Now the disgraced cyclist can add Olympic bronze medalist to the ever-growing list of accomplishments erased from the record books. In a picture distributed to his nearly four million followers on Twitter, Armstrong confirmed that he returned his bronze medal won at the 2000 Summer Olympics in Sydney on Thursday:
Armstrong, who turns 42 next week, gave the medal to the United States Olympic Committee. Chief communications and public affairs officer Patrick Sandusky confirmed that the USOC had received the medal from Armstrong and will return it to the International Olympic Committee in the interim:
I can confirm that The United States Olympic Committee has received the bronze medal awarded to Lance Armstrong at the 2000 Olympic Games in Sydney. The International Olympic Committee and the USOC had previously requested that the medal be returned. The USOC has made arrangements to return the medal to the IOC.
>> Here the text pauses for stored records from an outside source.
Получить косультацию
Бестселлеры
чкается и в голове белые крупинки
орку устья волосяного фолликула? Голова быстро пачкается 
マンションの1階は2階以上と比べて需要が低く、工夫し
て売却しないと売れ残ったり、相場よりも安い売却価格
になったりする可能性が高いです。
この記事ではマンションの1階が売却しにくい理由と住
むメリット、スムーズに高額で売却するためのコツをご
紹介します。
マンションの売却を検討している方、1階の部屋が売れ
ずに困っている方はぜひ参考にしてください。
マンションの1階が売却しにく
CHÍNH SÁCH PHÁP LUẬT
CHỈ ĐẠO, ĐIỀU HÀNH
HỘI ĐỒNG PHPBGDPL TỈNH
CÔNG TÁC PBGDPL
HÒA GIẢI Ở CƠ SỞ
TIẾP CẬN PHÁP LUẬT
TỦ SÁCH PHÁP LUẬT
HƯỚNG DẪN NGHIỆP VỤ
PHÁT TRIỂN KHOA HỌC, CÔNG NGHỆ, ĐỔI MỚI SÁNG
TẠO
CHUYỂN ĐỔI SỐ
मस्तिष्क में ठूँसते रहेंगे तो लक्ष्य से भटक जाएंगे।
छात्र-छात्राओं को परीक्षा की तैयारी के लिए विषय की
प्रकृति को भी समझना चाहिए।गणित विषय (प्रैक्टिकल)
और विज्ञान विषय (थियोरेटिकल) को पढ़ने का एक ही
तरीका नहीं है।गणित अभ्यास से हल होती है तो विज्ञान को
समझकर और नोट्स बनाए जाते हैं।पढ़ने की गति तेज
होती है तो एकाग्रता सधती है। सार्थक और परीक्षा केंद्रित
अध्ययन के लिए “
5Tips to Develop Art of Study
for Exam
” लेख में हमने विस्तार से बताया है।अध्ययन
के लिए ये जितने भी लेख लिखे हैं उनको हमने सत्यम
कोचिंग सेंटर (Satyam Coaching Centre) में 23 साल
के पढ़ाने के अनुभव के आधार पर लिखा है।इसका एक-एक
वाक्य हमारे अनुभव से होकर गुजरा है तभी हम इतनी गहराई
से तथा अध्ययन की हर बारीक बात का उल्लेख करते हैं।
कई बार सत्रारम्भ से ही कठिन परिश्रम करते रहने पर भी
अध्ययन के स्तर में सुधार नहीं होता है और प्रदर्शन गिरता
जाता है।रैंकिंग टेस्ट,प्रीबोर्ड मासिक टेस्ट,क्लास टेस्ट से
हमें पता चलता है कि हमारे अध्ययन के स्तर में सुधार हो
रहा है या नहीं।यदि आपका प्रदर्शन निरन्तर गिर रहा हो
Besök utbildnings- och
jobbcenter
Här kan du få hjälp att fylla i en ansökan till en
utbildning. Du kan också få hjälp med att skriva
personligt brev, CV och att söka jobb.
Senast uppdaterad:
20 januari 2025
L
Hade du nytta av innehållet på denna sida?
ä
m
The IOC originally stripped Armstrong of his medal on Jan. 17, the same day the former American hero admitted to using PEDs in a special interview with Oprah Winfrey. Amid the leak of a 1,000-page U.S. Anti-Doping Agency report, Armstrong admitted years-long usage of blood transfusions, human growth hormone, testosterone and EPO, among other things.
Despite having denied continuous allegations for years, Armstrong laid bare his transgressions and how he duped millions.
"This story was so perfect for so long. It's this myth, this perfect story, and it wasn't true," Armstrong said, via ESPN.
While the majority of the focus was on Armstrong's reign atop the Tour de France standings, his Olympic triumph also coincided with PED use. He won the bronze medal in the Road Time Trial at the 2000 Sydney Games, a surprising performance considering his consecutive Tour wins in years prior.
Russia's Viatcheslav Ekimov pulled off the upset by winning the event, while German Jan Ullrich finished second.
Olympians found in violation of performance-enhancing-drug violations are expected to return the medals they receive to the IOC, which then awards them to the rightful owner. Compliance is almost uniform among disgraced athletes.
However, IOC vice president Thomas Bach indicated at this week's IOC summit in Buenos Aires that Armstrong had yet to return the medal—eight months after the initial request, per Reuters.
"This (the IOC's January) decision has been communicated to Mr Armstrong and the USOC," Bach said. "This decision has not been appealed neither by Mr Armstrong, nor by the USOC and what we are lacking, sadly, is getting back the medal. Legally the case for the IOC is closed."
It's unclear what the IOC will do with the now-vacant medal. The committee could vote to award the bronze to Abraham Olano, the Spaniard who finished fourth in the event. However, Olano has also been the subject of doping allegations during his career, leaving the IOC with a difficult decision.